My teflon sheet finally wore out after a year and don't remember where I got it. I recently bought one off of ebay. The problem was that they shipped it all folded up and where the seams where it already started cracking right on the seam after one week. My sheet had a shiny aspsect to it and the new one is a little rougher. Instead of me ordering a new one and having the same issues. Can anyone tell me who doesn't fold them and comes as a pretty durable sheet. I can't see using them for a week and throwing away. Might as well us paper at that point. I have seen some recommendations but none answer the questions I still had. 
Thanks for the help in advance.


----------



## veedub3 (Mar 29, 2007)

Try specialty graphics.
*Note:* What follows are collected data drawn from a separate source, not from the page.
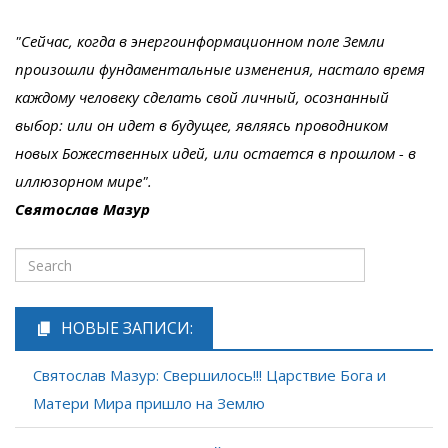
"Сейчас, когда в энергоинформационном поле Земли
произошли фундаментальные изменения, настало время
каждому человеку сделать свой личный, осознанный
выбор: или он идет в будущее, являясь проводником
новых Божественных идей, или остается в прошлом - в
иллюзорном мире".
Святослав Мазур
НОВЫЕ ЗАПИСИ:
Святослав Мазур: Свершилось!!! Царствие Бога и
Матери Мира пришло на Землю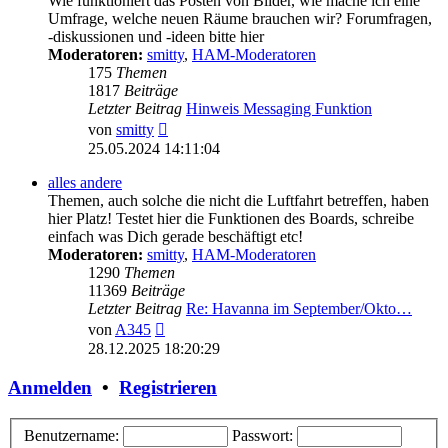
Wie funktioniert das Posten von Bilder, wie mache ich eine
Umfrage, welche neuen Räume brauchen wir? Forumfragen,
-diskussionen und -ideen bitte hier
Moderatoren:
smitty
,
HAM-Moderatoren
175
Themen
1817
Beiträge
Letzter Beitrag
Hinweis Messaging Funktion
Neuester
von
smitty
Beitrag
25.05.2024 14:11:04
alles andere
Themen, auch solche die nicht die Luftfahrt betreffen, haben
hier Platz! Testet hier die Funktionen des Boards, schreibe
einfach was Dich gerade beschäftigt etc!
Moderatoren:
smitty
,
HAM-Moderatoren
1290
Themen
11369
Beiträge
Letzter Beitrag
Re: Havanna im September/Okto…
Neuester
von
A345
Beitrag
28.12.2025 18:20:29
Anmelden
•
Registrieren
Benutzername:
Passwort: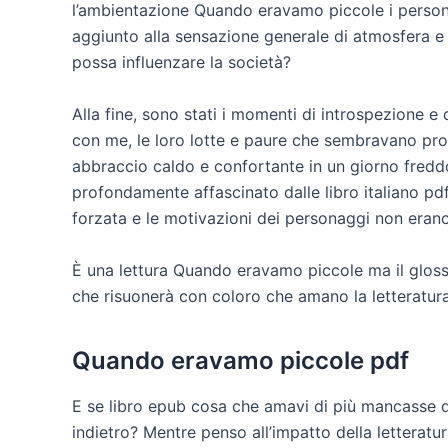
l’ambientazione Quando eravamo piccole i person
aggiunto alla sensazione generale di atmosfera e 
possa influenzare la società?
Alla fine, sono stati i momenti di introspezione e
con me, le loro lotte e paure che sembravano pr
abbraccio caldo e confortante in un giorno fredd
profondamente affascinato dalle libro italiano pdf
forzata e le motivazioni dei personaggi non erano
È una lettura Quando eravamo piccole ma il glossa
che risuonerà con coloro che amano la letteratur
Quando eravamo piccole pdf
E se libro epub cosa che amavi di più mancasse da
indietro? Mentre penso all’impatto della letteratur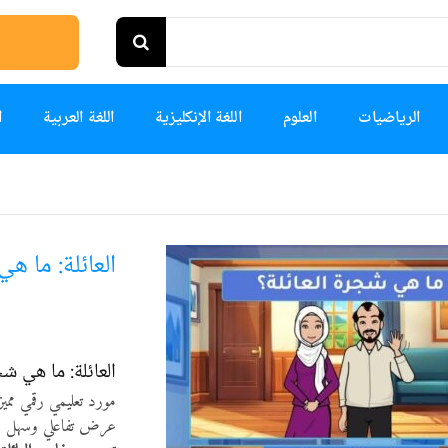
الرياضيات
العلوم
اللغة الإنكليزية
اللغة العربية
ا
العائلة: ما هي
العائلة: ما هي شج
مورد تعليمي رقمي مم
عرض تفاعلي وسهل الف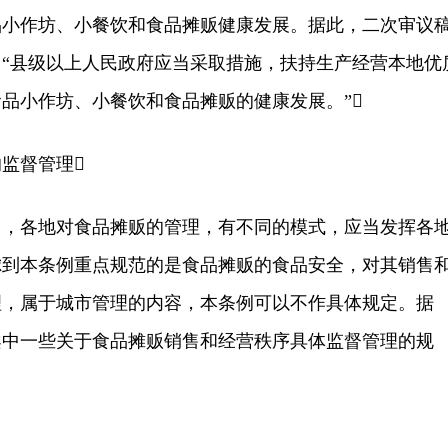
品小作坊、小餐饮和食品摊贩健康发展。据此，二次审议
“县级以上人民政府应当采取措施，扶持生产经营本地优
品小作坊、小餐饮和食品摊贩的健康发展。”
监督管理
各地对食品摊贩的管理，有不同的模式，应当发挥各
虑到本条例重点规范的是食品摊贩的食品安全，对其销售
理，属于城市管理的内容，本条例可以不作具体规定。据
案中一些关于食品摊贩销售和经营秩序具体监督管理的规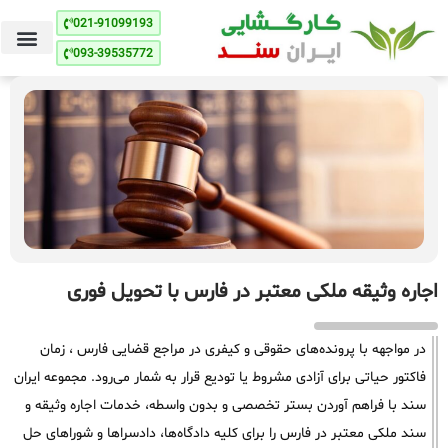
021-91099193
093-39535772
اجاره وثیقه ملکی معتبر در فارس با تحویل فوری
در مواجهه با پرونده‌های حقوقی و کیفری در مراجع قضایی فارس ، زمان
فاکتور حیاتی برای آزادی مشروط یا تودیع قرار به شمار می‌رود. مجموعه ایران
سند با فراهم آوردن بستر تخصصی و بدون واسطه، خدمات اجاره وثیقه و
سند ملکی معتبر در فارس را برای کلیه دادگاه‌ها، دادسراها و شوراهای حل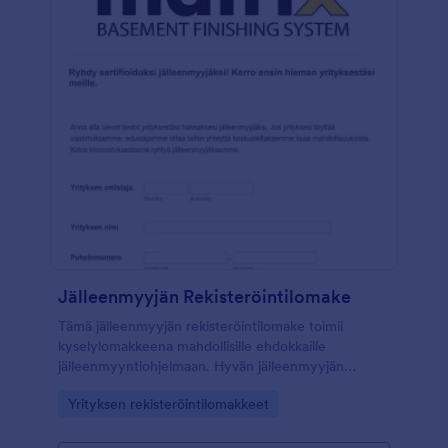
Jälleenmyyjän Rekisteröintilomake
Tämä jälleenmyyjän rekisteröintilomake toimii
kyselylomakkeena mahdollisille ehdokkaille
jälleenmyyntiohjelmaan. Hyvän jälleenmyyjän
rekisteröintilomakkeen tulisi kerätä kaikki jatkossa
Go to Category:
Yrityksen rekisteröintilomakkeet
tarvittavat tiedot, jotta teet karsintaprosessista
sujuvan, ja tavoitat enemmän liidejä. Kaikilla
JotFormin avulla luoduilla lomakkeilla on mahdollista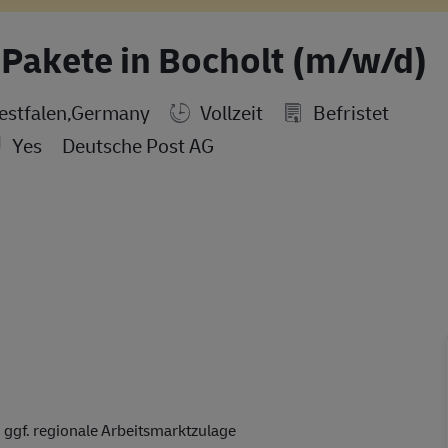
d Pakete in Bocholt (m/w/d)
estfalen,Germany
Vollzeit
Befristet
Yes
Deutsche Post AG
 ggf. regionale Arbeitsmarktzulage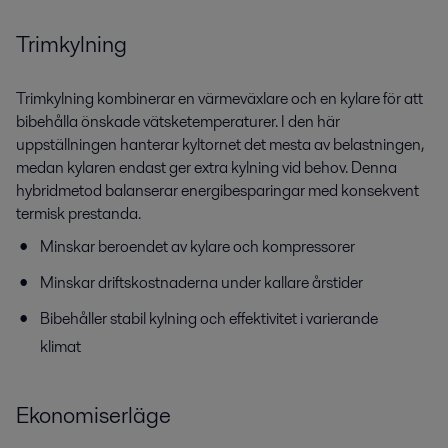
Trimkylning
Trimkylning kombinerar en värmeväxlare och en kylare för att
bibehålla önskade vätsketemperaturer. I den här
uppställningen hanterar kyltornet det mesta av belastningen,
medan kylaren endast ger extra kylning vid behov. Denna
hybridmetod balanserar energibesparingar med konsekvent
termisk prestanda.
Minskar beroendet av kylare och kompressorer
Minskar driftskostnaderna under kallare årstider
Bibehåller stabil kylning och effektivitet i varierande
klimat
Ekonomiserläge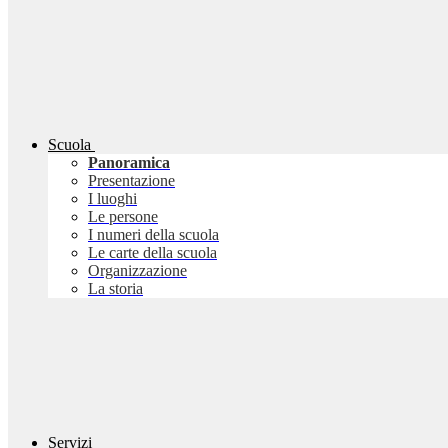
Scuola
Panoramica
Presentazione
I luoghi
Le persone
I numeri della scuola
Le carte della scuola
Organizzazione
La storia
Servizi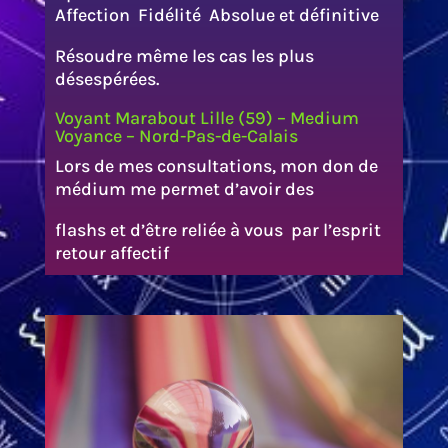
Affection Fidélité Absolue et définitive
Résoudre même les cas les plus
désespérées.
Voyant Marabout Lille (59) – Medium
Voyance – Nord-Pas-de-Calais
Lors de mes consultations, mon don de
médium me permet d’avoir des
flashs et d’être reliée à vous par l’esprit
retour affectif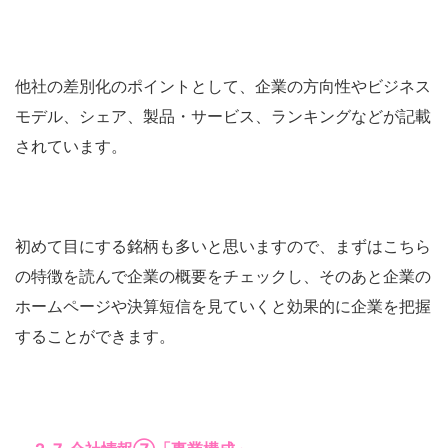
他社の差別化のポイントとして、企業の方向性やビジネス
モデル、シェア、製品・サービス、ランキングなどが記載
されています。
初めて目にする銘柄も多いと思いますので、まずはこちら
の特徴を読んで企業の概要をチェックし、そのあと企業の
ホームページや決算短信を見ていくと効果的に企業を把握
することができます。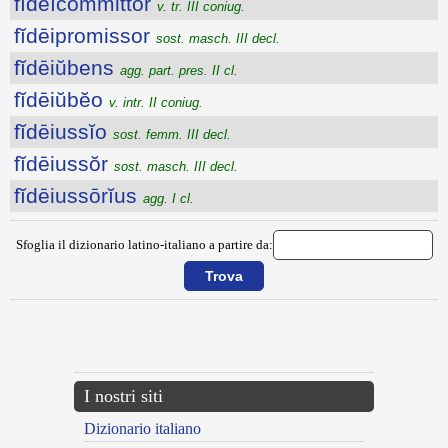
fĭdĕĭcommittor
v. tr. III coniug.
fĭdēipromissor
sost. masch. III decl.
fĭdēiŭbens
agg. part. pres. II cl.
fĭdēiŭbĕo
v. intr. II coniug.
fĭdēiussĭo
sost. femm. III decl.
fĭdēiussŏr
sost. masch. III decl.
fĭdēiussōrĭus
agg. I cl.
Sfoglia il dizionario latino-italiano a partire da:
{{ID:FIDEICOMMISSARIUS100}}
---CACHE---
I nostri siti
Dizionario italiano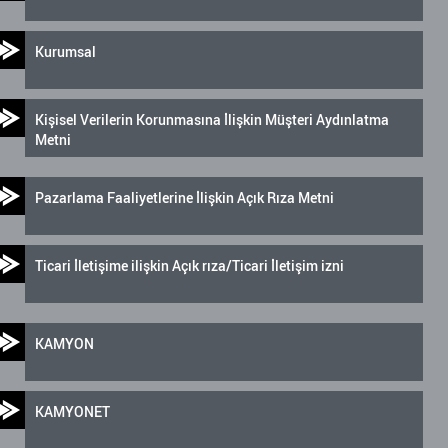
Kurumsal
Kişisel Verilerin Korunmasına İlişkin Müşteri Aydınlatma
Metni
Pazarlama Faaliyetlerine İlişkin Açık Rıza Metni
Ticari İletişime ilişkin Açık rıza/Ticari İletişim izni
KAMYON
KAMYONET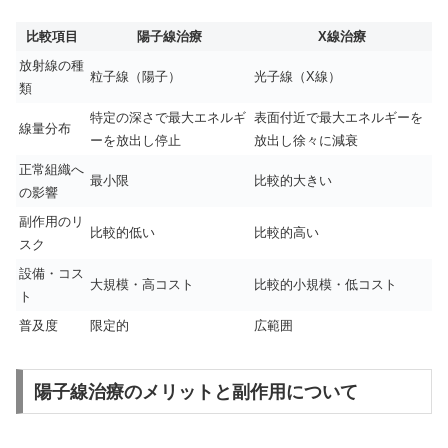
比較項目
陽子線治療
X線治療
放射線の種
粒子線（陽子）
光子線（X線）
類
特定の深さで最大エネルギ
表面付近で最大エネルギーを
線量分布
ーを放出し停止
放出し徐々に減衰
正常組織へ
最小限
比較的大きい
の影響
副作用のリ
比較的低い
比較的高い
スク
設備・コス
大規模・高コスト
比較的小規模・低コスト
ト
普及度
限定的
広範囲
陽子線治療のメリットと副作用について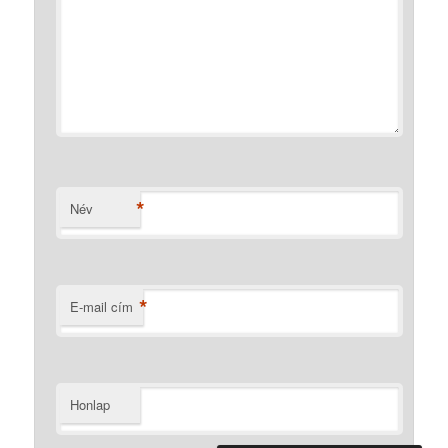
*
Név
*
E-mail cím
Honlap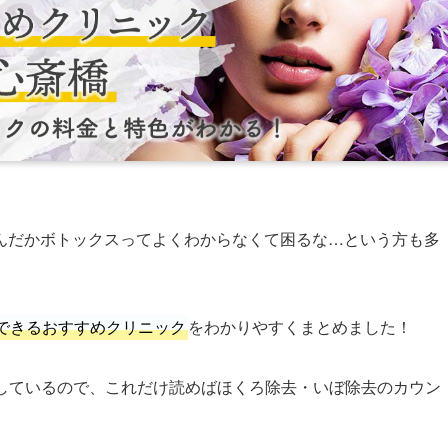
んだかボトックスってよくわからなくて困るな…という方も多
できるおすすめクリニック
をわかりやすくまとめました！
説しているので、これだけ読めばほくろ除去・いぼ除去のカウン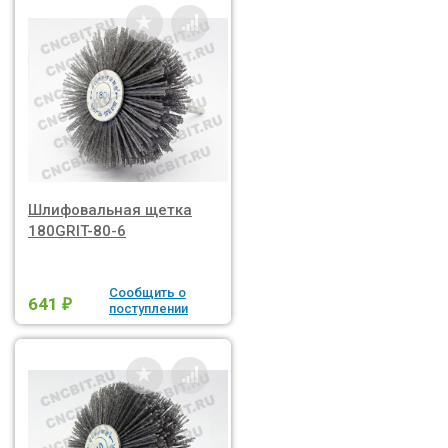
Шлифовальная щетка
180GRIT-80-6
Сообщить о
641
₽
поступлении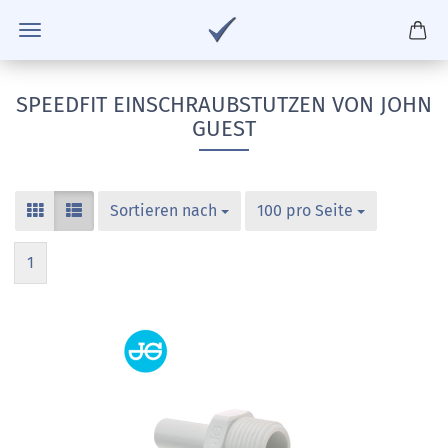
SPEEDFIT EINSCHRAUBSTUTZEN VON JOHN
GUEST
Sortieren nach
100 pro Seite
1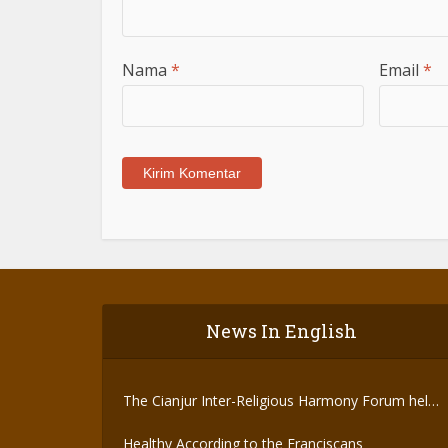
Nama
*
Email
*
News In English
The Cianjur Inter-Religious Harmony Forum held
the Covid-19 Vaccine
Healthy According to the Franciscans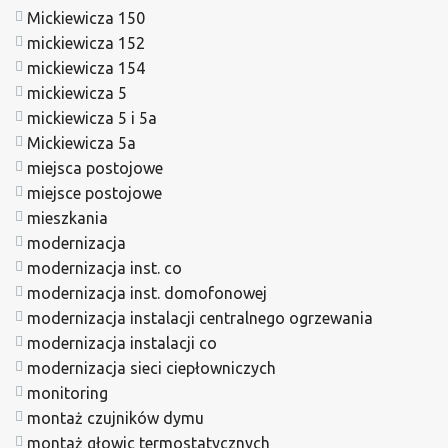
Mickiewicza 150
mickiewicza 152
mickiewicza 154
mickiewicza 5
mickiewicza 5 i 5a
Mickiewicza 5a
miejsca postojowe
miejsce postojowe
mieszkania
modernizacja
modernizacja inst. co
modernizacja inst. domofonowej
modernizacja instalacji centralnego ogrzewania
modernizacja instalacji co
modernizacja sieci ciepłowniczych
monitoring
montaż czujników dymu
montaż głowic termostatycznych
I bought a 2nd one from them last month for about $9. It came rolled up the same way the send vinyl not folded.

Katrina


----------



## Arboristsite (Nov 20, 2006)

This one here? Teflon Coated Fabric Sheets


----------



## veedub3 (Mar 29, 2007)

Arboristsite said:


> This one here? Teflon Coated Fabric Sheets



That would be it.

Katrina


----------



## inquisitive1 (Jun 22, 2009)

i get my teflon sheets from the paper ranch & they are good quality and come rolled up rather than folded.


----------



## Colorfast (Sep 2, 2006)

+1 Speciality Graphics.

I have made several purchases from them and have no complaints.


----------



## nascarbob (Mar 29, 2008)

Pro world and Imprintables warehouse also has them. IW also carry the teflon pillows. They are sponsors to the left.


----------



## wormil (Jan 7, 2008)

+2 Specialty Graphics.
Came rolled, no creases or folds.


----------



## Arboristsite (Nov 20, 2006)

Thanks everyone. I ordered today. It was irritating to have that happen (with the folds). It's not worth having.
Darin


----------



## conde tech (Nov 15, 2007)

What size are you looking for?


----------



## Arboristsite (Nov 20, 2006)

I have a 16x20, but ordered a 18x20.


----------